Tahun ini, lanjut Jane, kampanye imunisasi di DKI Jakarta diakui lebih sulit dibanding imunisasi Polio tahun sebelumnya. Sebab, sekarang banyak bertebaran black campaign dan berita hoax dibandingkan dengan tahun lalu.
"Kalau sekarang berita negatifnya banyak sekali. Semoga dengan sisa waktu yang ada bisa mencakup semua anak di DKI Jakarta," imbuhnya.
Ditemui usai melakukan rapat dengan Kementerian Kesehatan, Kepala Perwakilan UNICEF untuk Jawa Arie Rukmantara mengatakan, tantangan di DKI Jakarta dalam penyelenggaraan imunisasi MR agak berbeda. Latar belakang sosial masyarakatnya lebih majemuk dan persebaran aktivitas orang tua dan anak juga lebih beragam, sehingga tidak mudah dijangkau.

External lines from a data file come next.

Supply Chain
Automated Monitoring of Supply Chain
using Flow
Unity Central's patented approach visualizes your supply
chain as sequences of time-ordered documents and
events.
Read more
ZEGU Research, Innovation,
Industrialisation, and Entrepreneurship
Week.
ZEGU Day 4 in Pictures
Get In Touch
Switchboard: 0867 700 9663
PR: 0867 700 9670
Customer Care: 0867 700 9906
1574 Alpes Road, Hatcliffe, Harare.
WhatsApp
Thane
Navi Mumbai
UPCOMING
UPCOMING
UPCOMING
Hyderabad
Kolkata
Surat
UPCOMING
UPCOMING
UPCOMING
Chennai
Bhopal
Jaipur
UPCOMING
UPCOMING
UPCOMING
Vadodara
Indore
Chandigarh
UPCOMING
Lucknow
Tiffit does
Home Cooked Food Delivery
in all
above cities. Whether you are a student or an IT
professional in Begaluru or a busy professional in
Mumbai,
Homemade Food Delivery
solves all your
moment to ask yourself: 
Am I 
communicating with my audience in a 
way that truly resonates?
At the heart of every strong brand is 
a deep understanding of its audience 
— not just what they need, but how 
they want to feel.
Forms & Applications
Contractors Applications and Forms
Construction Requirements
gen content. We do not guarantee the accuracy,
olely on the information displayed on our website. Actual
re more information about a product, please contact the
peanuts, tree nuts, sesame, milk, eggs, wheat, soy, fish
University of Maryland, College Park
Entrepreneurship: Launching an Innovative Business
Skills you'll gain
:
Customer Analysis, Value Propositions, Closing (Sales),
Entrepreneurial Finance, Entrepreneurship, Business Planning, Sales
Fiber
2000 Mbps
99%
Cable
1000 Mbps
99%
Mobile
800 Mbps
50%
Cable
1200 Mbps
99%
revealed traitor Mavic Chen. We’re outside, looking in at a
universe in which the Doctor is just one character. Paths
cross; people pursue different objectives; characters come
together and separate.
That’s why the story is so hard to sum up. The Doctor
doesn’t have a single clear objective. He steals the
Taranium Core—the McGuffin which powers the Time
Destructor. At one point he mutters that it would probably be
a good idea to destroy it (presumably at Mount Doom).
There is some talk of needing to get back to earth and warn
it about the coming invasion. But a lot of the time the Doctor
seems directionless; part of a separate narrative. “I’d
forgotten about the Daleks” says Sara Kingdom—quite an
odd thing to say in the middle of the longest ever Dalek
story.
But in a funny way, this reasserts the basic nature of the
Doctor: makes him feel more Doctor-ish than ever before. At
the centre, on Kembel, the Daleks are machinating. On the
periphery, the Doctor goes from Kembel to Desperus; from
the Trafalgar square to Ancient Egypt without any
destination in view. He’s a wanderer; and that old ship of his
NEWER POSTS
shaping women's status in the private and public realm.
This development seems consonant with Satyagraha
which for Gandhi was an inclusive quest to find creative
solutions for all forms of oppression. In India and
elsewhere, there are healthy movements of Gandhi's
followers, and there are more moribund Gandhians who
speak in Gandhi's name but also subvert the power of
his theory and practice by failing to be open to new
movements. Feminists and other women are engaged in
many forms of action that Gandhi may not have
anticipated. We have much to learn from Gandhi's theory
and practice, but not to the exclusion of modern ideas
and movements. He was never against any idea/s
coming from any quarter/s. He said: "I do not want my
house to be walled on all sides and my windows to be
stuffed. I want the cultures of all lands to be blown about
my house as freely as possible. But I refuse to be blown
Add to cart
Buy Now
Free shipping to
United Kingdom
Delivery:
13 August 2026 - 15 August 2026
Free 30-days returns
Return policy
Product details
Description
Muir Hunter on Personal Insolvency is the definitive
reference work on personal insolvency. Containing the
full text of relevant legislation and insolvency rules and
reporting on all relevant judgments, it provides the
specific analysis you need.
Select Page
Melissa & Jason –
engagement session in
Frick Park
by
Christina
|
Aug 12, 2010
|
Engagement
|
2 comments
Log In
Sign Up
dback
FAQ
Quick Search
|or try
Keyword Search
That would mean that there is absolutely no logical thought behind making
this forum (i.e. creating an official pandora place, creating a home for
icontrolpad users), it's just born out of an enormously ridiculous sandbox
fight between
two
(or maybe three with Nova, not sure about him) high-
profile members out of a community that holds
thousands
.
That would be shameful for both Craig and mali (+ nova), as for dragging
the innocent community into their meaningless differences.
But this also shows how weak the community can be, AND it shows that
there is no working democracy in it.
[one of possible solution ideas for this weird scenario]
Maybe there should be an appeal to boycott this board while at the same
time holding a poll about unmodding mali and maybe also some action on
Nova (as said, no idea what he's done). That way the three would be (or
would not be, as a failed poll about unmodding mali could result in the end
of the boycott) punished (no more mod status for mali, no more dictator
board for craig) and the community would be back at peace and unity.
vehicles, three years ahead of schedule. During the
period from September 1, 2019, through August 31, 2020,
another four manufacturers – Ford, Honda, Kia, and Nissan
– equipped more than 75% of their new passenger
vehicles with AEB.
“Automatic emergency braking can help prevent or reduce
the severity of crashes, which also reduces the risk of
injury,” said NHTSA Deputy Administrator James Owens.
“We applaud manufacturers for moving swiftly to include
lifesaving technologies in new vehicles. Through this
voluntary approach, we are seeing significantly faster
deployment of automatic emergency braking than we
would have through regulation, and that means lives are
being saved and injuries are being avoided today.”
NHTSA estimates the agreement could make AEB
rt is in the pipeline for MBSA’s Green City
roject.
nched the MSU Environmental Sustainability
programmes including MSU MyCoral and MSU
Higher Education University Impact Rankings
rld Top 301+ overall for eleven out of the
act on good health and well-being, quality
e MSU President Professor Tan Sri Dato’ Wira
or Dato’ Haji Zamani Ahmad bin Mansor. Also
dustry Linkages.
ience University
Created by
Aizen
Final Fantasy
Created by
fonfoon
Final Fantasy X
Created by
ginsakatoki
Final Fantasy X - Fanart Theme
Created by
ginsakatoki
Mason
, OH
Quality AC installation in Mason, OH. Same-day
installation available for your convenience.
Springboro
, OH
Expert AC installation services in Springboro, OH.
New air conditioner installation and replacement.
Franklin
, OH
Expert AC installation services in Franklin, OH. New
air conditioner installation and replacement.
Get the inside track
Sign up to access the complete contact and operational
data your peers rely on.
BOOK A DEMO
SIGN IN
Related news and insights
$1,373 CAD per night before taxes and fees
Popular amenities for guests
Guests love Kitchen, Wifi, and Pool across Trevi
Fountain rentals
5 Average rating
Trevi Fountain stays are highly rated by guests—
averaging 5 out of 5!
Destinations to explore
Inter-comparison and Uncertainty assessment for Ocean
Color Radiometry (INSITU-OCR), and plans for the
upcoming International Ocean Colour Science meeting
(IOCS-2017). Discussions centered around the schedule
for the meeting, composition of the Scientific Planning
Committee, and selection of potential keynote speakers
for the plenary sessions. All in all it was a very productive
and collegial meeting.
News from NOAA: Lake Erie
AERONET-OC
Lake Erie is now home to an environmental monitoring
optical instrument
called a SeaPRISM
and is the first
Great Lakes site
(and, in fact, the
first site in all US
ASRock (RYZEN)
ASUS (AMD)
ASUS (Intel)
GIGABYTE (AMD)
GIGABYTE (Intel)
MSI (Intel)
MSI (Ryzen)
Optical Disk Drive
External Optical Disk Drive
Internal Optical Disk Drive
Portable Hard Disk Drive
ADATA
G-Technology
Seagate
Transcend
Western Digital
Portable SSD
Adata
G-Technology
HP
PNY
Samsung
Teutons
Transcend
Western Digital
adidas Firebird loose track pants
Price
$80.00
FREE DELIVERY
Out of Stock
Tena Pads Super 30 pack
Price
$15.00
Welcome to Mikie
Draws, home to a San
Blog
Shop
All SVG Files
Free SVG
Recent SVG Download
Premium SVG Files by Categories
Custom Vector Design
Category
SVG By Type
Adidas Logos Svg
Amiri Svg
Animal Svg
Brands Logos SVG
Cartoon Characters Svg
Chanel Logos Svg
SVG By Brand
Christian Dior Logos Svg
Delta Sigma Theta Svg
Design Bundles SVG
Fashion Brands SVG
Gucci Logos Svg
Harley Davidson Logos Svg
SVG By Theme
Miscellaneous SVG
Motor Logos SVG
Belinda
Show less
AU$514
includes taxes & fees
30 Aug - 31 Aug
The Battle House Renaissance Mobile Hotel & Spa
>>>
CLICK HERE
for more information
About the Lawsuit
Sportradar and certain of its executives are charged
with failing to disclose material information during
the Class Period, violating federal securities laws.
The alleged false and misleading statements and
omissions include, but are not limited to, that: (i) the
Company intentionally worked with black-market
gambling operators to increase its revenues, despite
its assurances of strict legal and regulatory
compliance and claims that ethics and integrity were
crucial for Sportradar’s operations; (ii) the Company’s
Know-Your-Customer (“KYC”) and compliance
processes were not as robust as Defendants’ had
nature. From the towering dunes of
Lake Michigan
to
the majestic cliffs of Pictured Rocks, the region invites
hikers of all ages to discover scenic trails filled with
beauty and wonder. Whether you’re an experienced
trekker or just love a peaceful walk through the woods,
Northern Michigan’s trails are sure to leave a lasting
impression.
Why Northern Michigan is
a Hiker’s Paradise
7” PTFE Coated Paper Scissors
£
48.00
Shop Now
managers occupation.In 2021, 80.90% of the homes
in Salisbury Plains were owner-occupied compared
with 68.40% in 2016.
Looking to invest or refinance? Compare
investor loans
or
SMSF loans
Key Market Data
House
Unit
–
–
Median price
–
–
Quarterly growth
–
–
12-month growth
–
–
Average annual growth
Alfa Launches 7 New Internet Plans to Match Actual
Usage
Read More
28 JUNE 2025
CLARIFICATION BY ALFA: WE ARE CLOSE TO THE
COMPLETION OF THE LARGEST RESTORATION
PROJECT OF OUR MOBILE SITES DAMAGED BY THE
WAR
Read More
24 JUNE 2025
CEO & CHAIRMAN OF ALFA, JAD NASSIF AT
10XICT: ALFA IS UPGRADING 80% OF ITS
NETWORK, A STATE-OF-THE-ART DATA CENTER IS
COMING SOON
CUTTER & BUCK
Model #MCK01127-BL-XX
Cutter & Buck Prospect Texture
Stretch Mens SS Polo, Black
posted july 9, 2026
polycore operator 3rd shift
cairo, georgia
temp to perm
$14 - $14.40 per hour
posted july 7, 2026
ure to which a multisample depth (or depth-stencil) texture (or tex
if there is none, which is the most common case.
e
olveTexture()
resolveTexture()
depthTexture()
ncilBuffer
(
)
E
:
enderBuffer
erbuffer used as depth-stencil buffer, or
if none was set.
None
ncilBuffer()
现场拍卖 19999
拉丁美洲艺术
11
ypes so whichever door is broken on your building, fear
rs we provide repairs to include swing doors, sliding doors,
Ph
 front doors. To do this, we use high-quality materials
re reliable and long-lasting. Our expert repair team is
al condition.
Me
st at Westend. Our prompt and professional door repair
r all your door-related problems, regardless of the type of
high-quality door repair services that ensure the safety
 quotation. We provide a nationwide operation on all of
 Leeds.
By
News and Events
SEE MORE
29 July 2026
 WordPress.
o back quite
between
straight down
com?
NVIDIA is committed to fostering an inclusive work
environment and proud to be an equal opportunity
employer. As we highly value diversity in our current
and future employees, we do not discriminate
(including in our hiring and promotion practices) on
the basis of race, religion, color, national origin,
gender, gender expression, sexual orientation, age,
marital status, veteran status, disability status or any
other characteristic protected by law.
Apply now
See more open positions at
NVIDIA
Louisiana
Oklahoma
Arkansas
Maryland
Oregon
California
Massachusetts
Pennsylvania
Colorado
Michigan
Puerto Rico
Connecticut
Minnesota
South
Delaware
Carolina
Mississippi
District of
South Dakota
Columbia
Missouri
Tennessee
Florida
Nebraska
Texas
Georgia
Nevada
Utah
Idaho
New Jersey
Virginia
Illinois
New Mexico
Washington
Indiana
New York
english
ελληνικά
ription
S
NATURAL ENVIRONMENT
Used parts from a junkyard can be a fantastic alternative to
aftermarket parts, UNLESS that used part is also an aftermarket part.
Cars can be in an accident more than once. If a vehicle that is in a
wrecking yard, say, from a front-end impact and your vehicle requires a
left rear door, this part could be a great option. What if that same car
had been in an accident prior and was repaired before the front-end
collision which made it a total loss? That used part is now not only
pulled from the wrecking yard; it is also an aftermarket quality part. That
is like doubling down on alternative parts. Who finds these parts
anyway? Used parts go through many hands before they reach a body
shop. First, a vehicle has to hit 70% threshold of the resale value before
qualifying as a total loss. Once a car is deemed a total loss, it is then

"Kemajemukan dan karakter unik tantangan-tantangan di DKI ini memerlukan partisipasi semua pihak, bukan hanya Dinas Kesehatan, untuk menyukseskan program ini," jelasnya.
Arie juga mengungkapkan, pentingnya kepemimpinan di semua tingkat, gubernur, wali kota, camat, lurah dalam memastikan upaya melindungi anak Jakarta dari campak da rubella sukses. "Pendekatan kolaborasi multi-skateholders telah dilakukan oleh oleh Provinsi Jawa Timur, Jawa Tengah dan Yogyakarta. Itu adalah model yang bagus dan modal sukses bagi keseluruhan Pulau Jawa. Saya yakin DKI bisa," ujarnya.